How-To Build a REST Implementation that Scales Better than SMPP

Published March 25, 2016 by Paul Cook

There is myth in the wholesale SMS industry that you can only achieve scale with SMPP. Here are a few tips on how to achieve scale with Nexmo REST API as an alternative to SMPP. By applying these principles, it’s possible to build a REST integration that rivals a well-constructed SMPP integration.

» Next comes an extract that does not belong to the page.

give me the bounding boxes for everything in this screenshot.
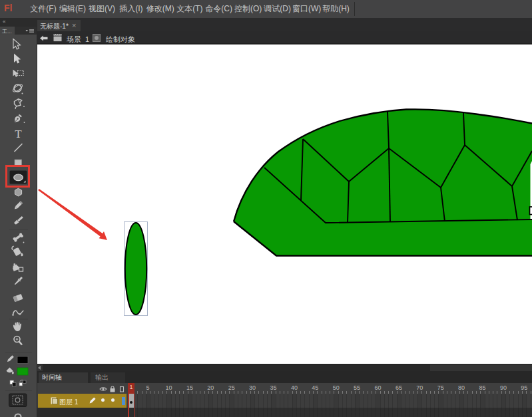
svg-text:T: T — [15, 128, 22, 140]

  • Persistence: Use HTTP1.1 over HTTP1.0. Make use of connection keep-alive, avoiding the overhead of socket establishment round trips on each request.
  • Parallelism: Use an executor/worker-thread style design pattern to ensure that multiple requests are happening at once. One of the biggest scaling pitfalls of making REST requests is running your dispatching in a single thread and keeping everything serial. Individual HTTP requests have a degree of latency in them, in terms of the underlying TCP round-trip time to get the data to the service and retrieve the response, and the nature of HTTP being a serial question-and-response type protocol. Using multiple concurrent requests will help absorb this latency. Think about TCP sliding windows, with its notion of many packets in-flight waiting to be acknowledged. If the TCP stack in our machines did not do this and sent each packet one by one to wait for a response, the whole internet would immediately grind to a halt.
  • Throttle: It can seem counter-intuitive that in order to go fast, it is necessary to throttle, but consider this: if you blast away transmitting data as fast as you possibly can, you will quickly exceed either the capacity of the other end to respond and keep up, or exhaust the capacity of the pipe in between to move all of this data and keep up. When this happens, this will have one of a number of effects.

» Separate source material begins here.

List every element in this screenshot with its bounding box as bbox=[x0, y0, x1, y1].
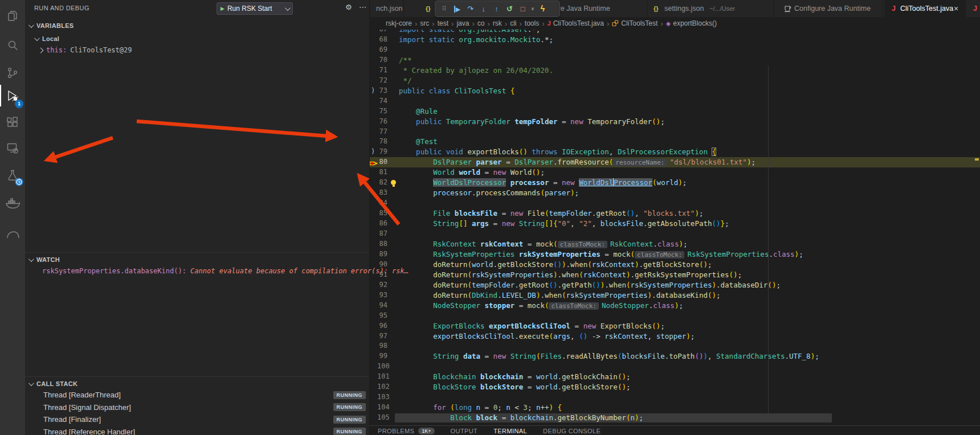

    The TCP stack will lose packets that will need to be re-submitted. This causes a delay as you wait for timeouts to occur to trigger this. Also, this generates even more traffic on the pipe that simply compounds the issue.

    Or, your app may be receiving throttle nacks, or no response at all, which, depending on your application logic, may be triggering a back-off wait and retry mechanism (for example, if your requests are generated as the results of messages in a queueing framework). This causes delays waiting for timeouts, and additional traffic to be generated.

    The cumulative effect of these delays can in fact cause the actual throughput to be far lower than if you implemented a throttle and submitted slower at a steady rate that is within the capacity of the receiving system, and of the pipe in-between.So, the headline here is, use throttling to ensure you are not submitting faster than the agreed throughput that has been agreed with the provider of the api you are communicating with.
  • Low-latency responses: When you implement a service that is receiving callbacks for incoming messages and you are expecting to handle a large volume of requests in a short amount of time, it is vital that the receipt of these requests is acknowledged as quickly as possible.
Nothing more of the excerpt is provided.